A team of scientists developed a technology to more accurately detect HIV drug resistance and potentially improve the quality of antiretroviral therapies for people living with HIV. 

The technology is a bioinformatics pipeline, a series of computer programs that process genome sequence data in search of genetic variations indicative of drug resistance. The pipeline, HIVGenoPipe, was developed by scientists in the Applied and Developmental Research Directorate at the Frederick National Laboratory. It is an open-source software freely available for use by scientists and clinicians as described in a recent issue of BMC Bioinformatics. 

Drugs that target proteins of Human Immunodeficiency Virus-1 (HIV-1) will prevent AIDS disease symptoms in affected individuals, keeping them healthy and stopping the virus from spreading. But the virus readily mutates, leading to drug resistance and eroding the effectiveness of treatment. And the virus propagates rapidly, contributing to the ongoing pandemic with more than 1 million new cases a year and more than 600,000 deaths. 

Drug resistance can be reduced by detecting it early and using that information to formulate successful antiretroviral regimens for HIV affected individuals, while also eliminating unnecessary drug use, the scientists said.  

To that end, scientists developed HIVGenoPipe to accurately depict HIV genomic sequence data relevant to the viral proteins targeted by current antiretroviral drugs, proteins such as protease, reverse transcriptase, integrase and those involved in host-virus interactions. The pipeline uses a novel multiple-step hybrid assembly procedure that yields more accurate drug resistance interpretation of the genomic data than other methods. 

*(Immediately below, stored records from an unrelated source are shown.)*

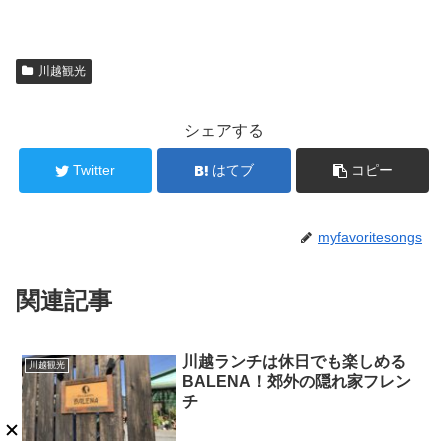
川越観光
シェアする
Twitter
はてブ
コピー
myfavoritesongs
関連記事
川越ランチは休日でも楽しめる
川越観光
BALENA！郊外の隠れ家フレン
チ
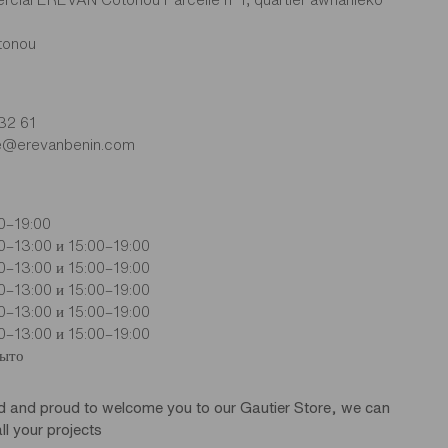
tonou
32 61
e@erevanbenin.com
0–19:00
0–13:00 и 15:00–19:00
0–13:00 и 15:00–19:00
0–13:00 и 15:00–19:00
0–13:00 и 15:00–19:00
0–13:00 и 15:00–19:00
рыто
d and proud to welcome you to our Gautier Store, we can
ll your projects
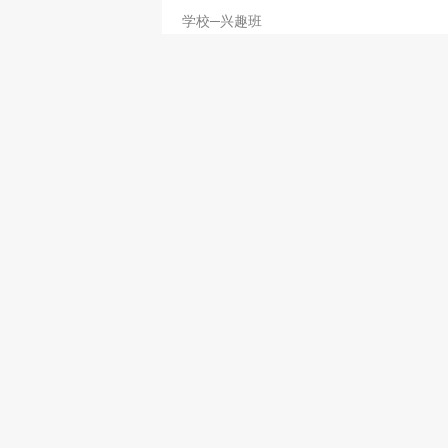
学校─兴趣班
Global Parent Child Resource 
2808 2572
2972 0099
学校─兴趣班
I Can Code
3619 0639
http://www.icancode.hk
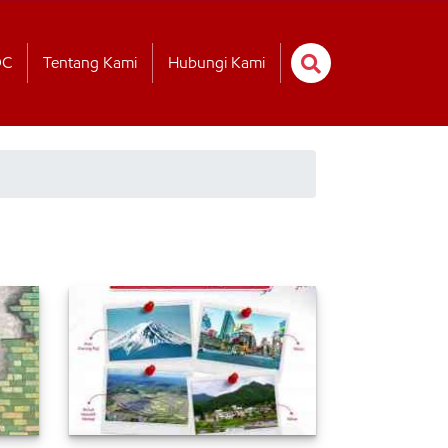
OC
Tentang Kami
Hubungi Kami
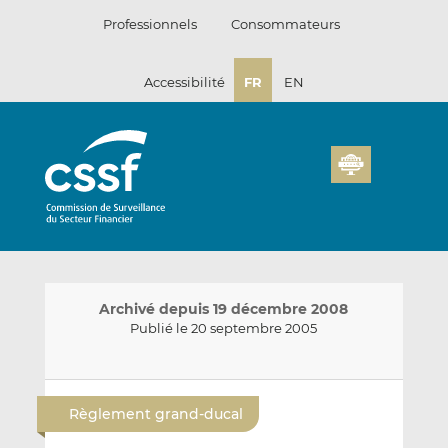
Passer
Professionnels
Consommateurs
au
contenu
Accessibilité
FR
EN
Archivé depuis 19 décembre 2008
Publié le 20 septembre 2005
E
P
P
n
a
a
Règlement grand-ducal
v
r
r
o
t
t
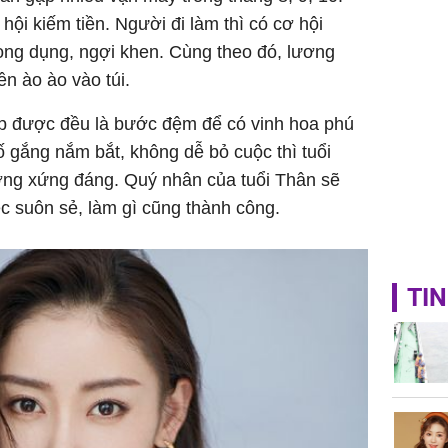
ội kiếm tiền. Người đi làm thì có cơ hội
ọng dụng, ngợi khen. Cùng theo đó, lương
iền ào ào vào túi.
p được đều là bước đệm để có vinh hoa phú
 cố gắng nắm bắt, không dễ bỏ cuộc thì tuổi
ng xứng đáng. Quý nhân của tuổi Thân sẽ
ệc suôn sẻ, làm gì cũng thành công.
TIN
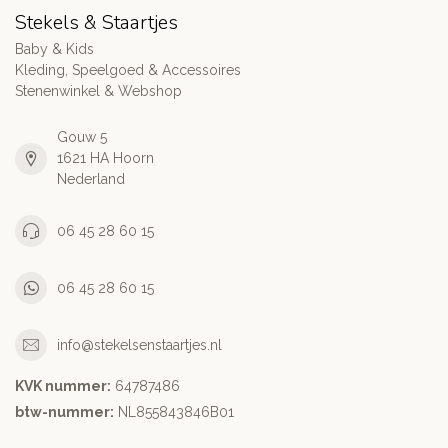
Stekels & Staartjes
Baby & Kids
Kleding, Speelgoed & Accessoires
Stenenwinkel & Webshop
Gouw 5
1621 HA Hoorn
Nederland
06 45 28 60 15
06 45 28 60 15
info@stekelsenstaartjes.nl
KVK nummer:
64787486
btw-nummer:
NL855843846B01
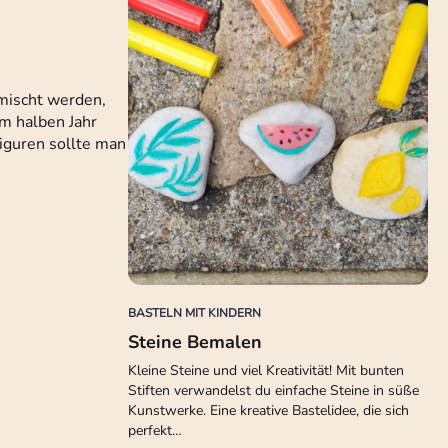
emischt werden,
em halben Jahr
iguren sollte man
BASTELN MIT KINDERN
Steine Bemalen
Kleine Steine und viel Kreativität! Mit bunten
Stiften verwandelst du einfache Steine in süße
Kunstwerke. Eine kreative Bastelidee, die sich
perfekt…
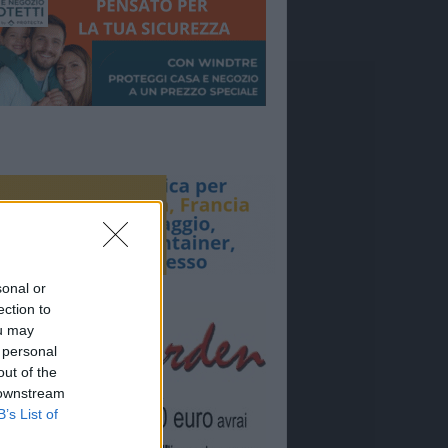
sonal or
ection to
ou may
 personal
out of the
 downstream
B’s List of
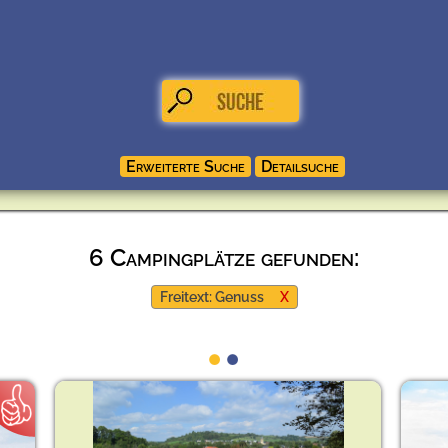
6 Campingplätze gefunden:
Freitext: Genuss
X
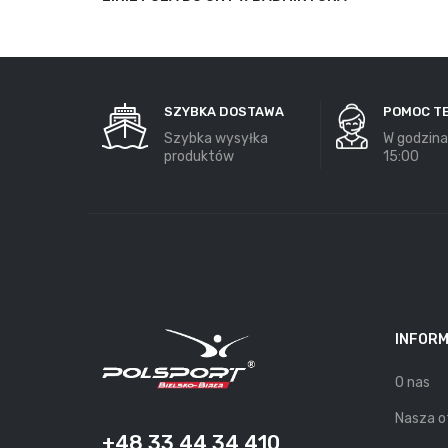
SZYBKA DOSTAWA
POMOC T
Szybka wysyłka
W godzina
produktów
15:00
INFOR
O nas
Nasza o
+48 33 44 34 410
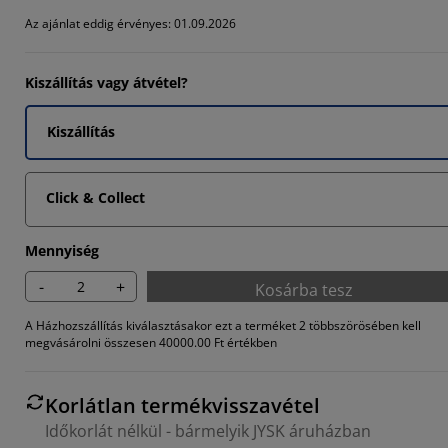
2839%
Az ajánlat eddig érvényes: 01.09.2026
8394%
Kiszállítás vagy átvétel?
4813%
Kiszállítás
Click & Collect
Mennyiség
-
+
Kosárba tesz
A Házhozszállítás kiválasztásakor ezt a terméket 2 többszörösében kell
megvásárolni összesen 40000.00 Ft értékben
Korlátlan termékvisszavétel
Időkorlát nélkül - bármelyik JYSK áruházban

HIVGenoPipe was validated against the widely used HyDRA pipeline and standard Sanger sequencing. The validation exercises used a dataset of 30 plasma samples from volunteers living with HIV who had enrolled in clinical trials and were undergoing antiretroviral therapy. 

The consensus sequence data from HIVGenoPipe were more accurate than those from other pipelines because of the multi-step hybrid assembly procedure that use real-time sample-specific reference sequences, the scientists said. And HIVGenoPipe matched 99.995 percent of the Sanger sequencing results. 

HIVGenoPipe was developed to work with Illumina MiSeq sequencing, which is commonly used to look for HIV drug resistance because of its low cost and high accuracy. But any Illumina sequencing machine can be used with the pipeline, the scientists said. HIVGenoPipe operates on the Nextflow platform, which is modular, reproducible, integrates with other tools and is portable and scalable. It is designed for intermediate bioinformatics users on private servers in a clinical setting. As currently deployed, however, it is less accessible than web-based applications and may require hardware, software and installation.